On 28 October, the Ports of East London and Mossel Bay became the latest to go live with Transnet National Ports Authority’s new R79-million web-based Integrated Port Management System (IPMS). TNPA began registering East London and Mossel Bay port users onto the system from October 23 this year.
This brings the number of ports now using TNPA’s new ‘smartPORT’ technology to seven, after Durban, Cape Town, Saldanha, Port Elizabeth and Ngqura went live in recent months. In November the Port of Richards Bay will become the final South African port to roll out the technology.
The IPMS was developed by Navayuga Infotech, a company based in India, in collaboration with their South African partner Nambiti Technologies. It replaces the manual processes and enables key port operations to be managed online and in real time across TNPA’s commercial ports.

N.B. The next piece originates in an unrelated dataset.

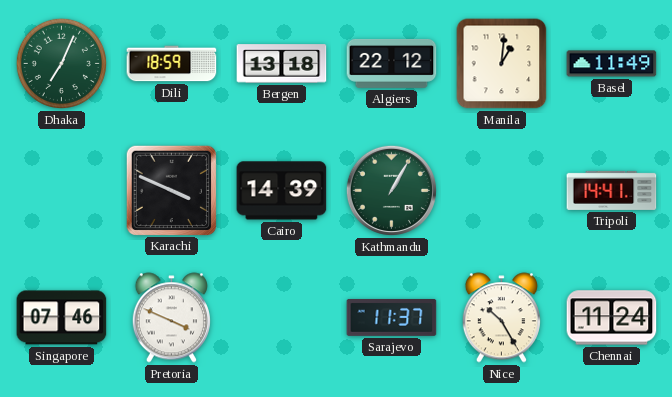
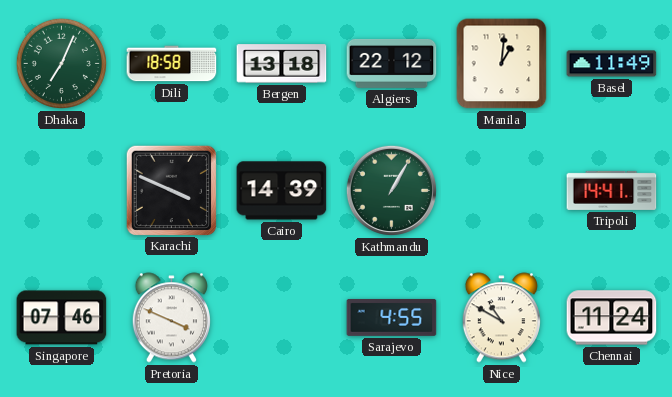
Dili: 18:59 -> 18:58
Sarajevo: 11:37 -> 4:55
Nice: 10:25 -> 10:50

Since IPMS was first introduced in July, 250 vessel agents have registered on the system and more than 1000 vessel arrival notifications have been submitted across the seven ports.
Chief executive Richard Vallihu said: “Global ports are adopting ‘smartPORT’ concepts and the world is increasingly embracing digital technologies and data analytics to make sense of the information that we have around us. Gathering that information in the first place is a challenge. This online system will help transform our ocean gateways into smartPORTs by using advanced information technology that will make them more intelligent and sustainable, while conserving resources, time, space and energy.”
He added: “As TNPA we believe that the glue or the backbone of our entire port system is information systems, but in an integrated way, where we manage just about every input and output to make monitoring, tracking, evaluating and optimising a lot simpler.”
Vallihu said the IPMS was benchmarked against Malaysian and Singaporean ports which were among the world’s most efficient.